Не подозревая, как далеко уже распланирована ее судьба, и решив во что бы то ни стало выиграть битву, Тома прищурила глаза и скептически поджала губы. Атаковать немедленно!
— Ну, так что? Прижало?
— Ты права, Тома. Мне очень плохо.
— Не утерпела подлая натура? — язвительно перебила она. — Снова где-то нашкодил? Опять надо искать убежище?
— Знаешь, так много всего случилось со мной тяжелого. Сначала…
— Стоп! Вот этого, Сережа, ты здесь больше не найдёшь. Выслушивать и анализировать твои горести я не буду. Сейчас другая жизнь, никто не грузит себя чужими проблемами. Это обременительно.
— Хорошо, Тома. Но я хочу, чтобы ты позволила мне хоть как-то начать.
— Что начать?
— Понимаю, что поздно, но я хочу загладить мою вину перед тобой и сыном.
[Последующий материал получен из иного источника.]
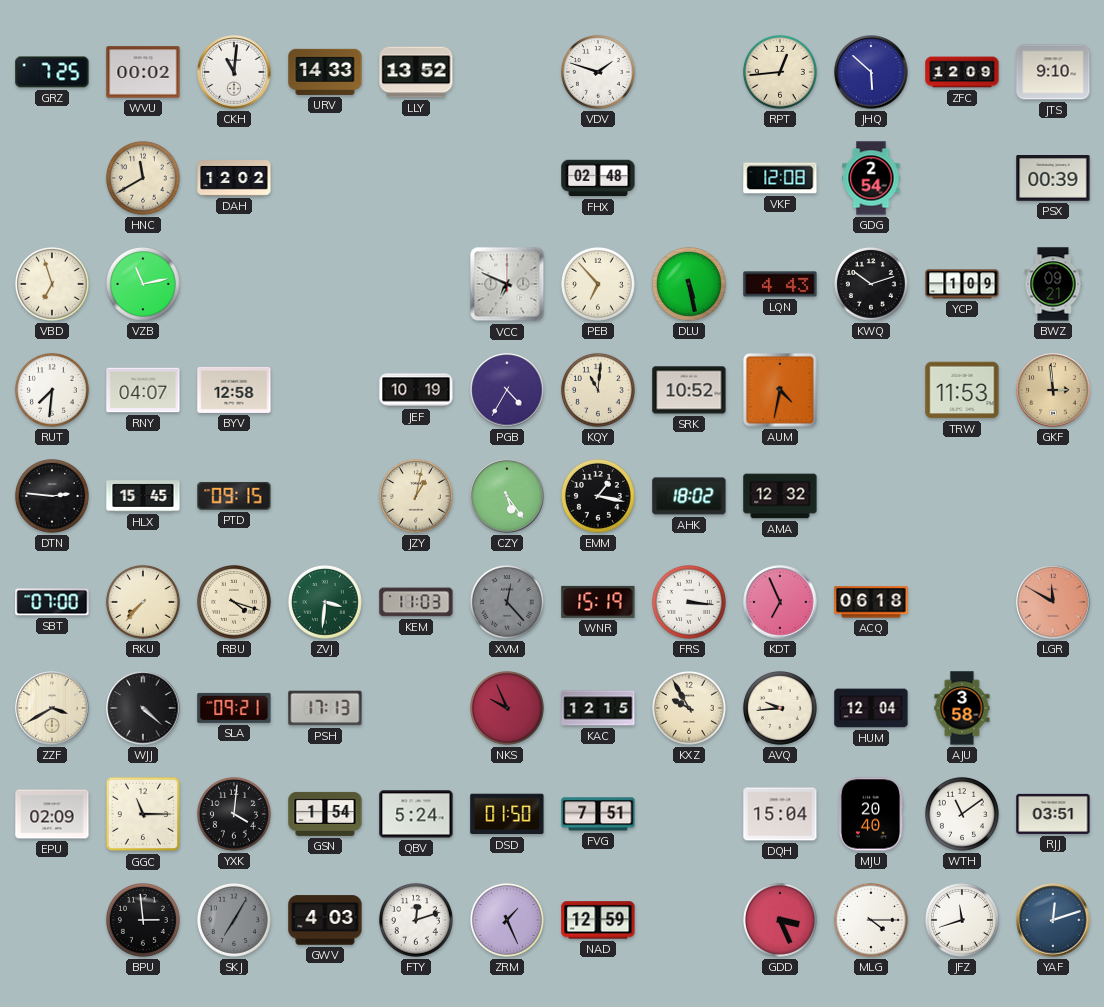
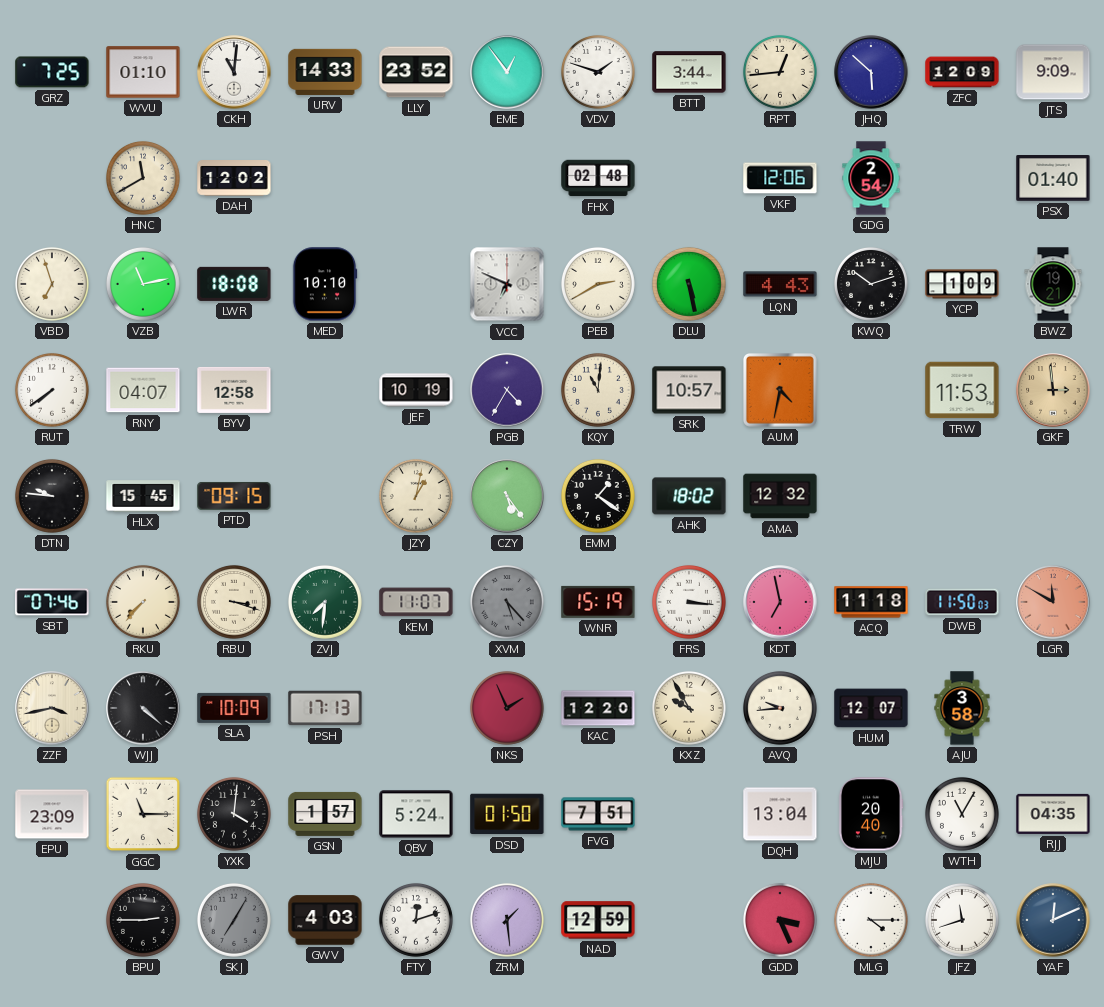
WVU: 00:02 -> 01:10
LLY: 13:52 -> 23:52
EME: none -> 12:54
BTT: none -> 3:44
JTS: 9:10 -> 9:09
VKF: 12:08 -> 12:06
PSX: 00:39 -> 01:40
LWR: none -> 18:08
MED: none -> 10:10
PEB: 6:53 -> 2:40
BWZ: 09:21 -> 19:21
RUT: 7:31 -> 7:39
SRK: 10:52 -> 10:57
DTN: 2:46 -> 9:46
EMM: 1:17 -> 1:21
SBT: 07:00 -> 07:46
RBU: 4:18 -> 3:18
ZVJ: 3:31 -> 7:31
KEM: 11:03 -> 11:07
XVM: 12:23 -> 5:23
KDT: 6:56 -> 6:58
ACQ: 06:18 -> 11:18
DWB: none -> 11:50
ZZF: 3:40 -> 3:43
SLA: 09:21 -> 10:09
NKS: 9:56 -> 1:56
KAC: 12:15 -> 12:20
HUM: 12:04 -> 12:07
EPU: 02:09 -> 23:09
GSN: 1:54 -> 1:57
DQH: 15:04 -> 13:04
WTH: 11:09 -> 11:05
RJJ: 03:51 -> 04:35
BPU: 2:59 -> 2:45
ZRM: 1:26 -> 1:29
YAF: 12:12 -> 12:11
— Сыном? Теперь ты наконец созрел так его называть. Не ублюдком, не выблядком, не пащенком?
— Тома, это же не я! Это Роксанка тогда орала!
— А ты молчал. А теперь вдруг ты готов? Подожди, я сейчас догадаюсь… Остыл домашний очаг, и тебе захотелось подсесть к нашему с Толькой костерку?
— Ты всегда умела быть убийственно точной, Тома. Звучит мерзко, но все правда. Фу, знала бы ты, как тяжело мне далось сейчас в этом тебе признаться.
— Полегчало?
— Ага. Только не говори, что слишком поздно. Толик был мне так рад!
— Да. Но потом я ему сказала, что всё это ложь. Что ты никакой ему не отец.
— И он поверил?
— Я сказала, что его отец был герой-спасатель. Что он погиб на Дальнем Востоке ещё до его рождения. Погиб, пытаясь предотвратить взрыв на горящем складе боеприпасов, спасая людей. А ты — подлый негодяй, который виноват в его смерти. И теперь ты пришел к нам с каким-то новым гнусным умыслом. Знаешь, благодаря тебе Толька видел в своей маленькой жизни много страшного и мерзкого. Его не задобришь подарками. Он теперь тебя на выстрел к себе не подпустит. Все, Сережа! Впечатления переваривай без меня! Прощай!
Нет, такого он от неё не ждал. Мягкая, добрая, любящая и доверчивая Томуська, что с ней стало? Эта успешная и жесткая баба-танк с холодным лицом и чувственным телом, разве это она? Генерал Камарин тупо смотрел в прямую удаляющуюся спину женщины, когда-то безумно его любившей. Один. Совсем один. Но тут Тамара спохватилась, что в руке несёт его букет, и с размаху шваркнула розы в мусорную корзину. И в этом жесте было столько чувств, что он понял — ничего не угасло. Есть надежда.
* * *— И как он вам показался?
— Сперва был очень подавлен, товарищ подполковник, но, похоже, намерен продолжать ухаживания.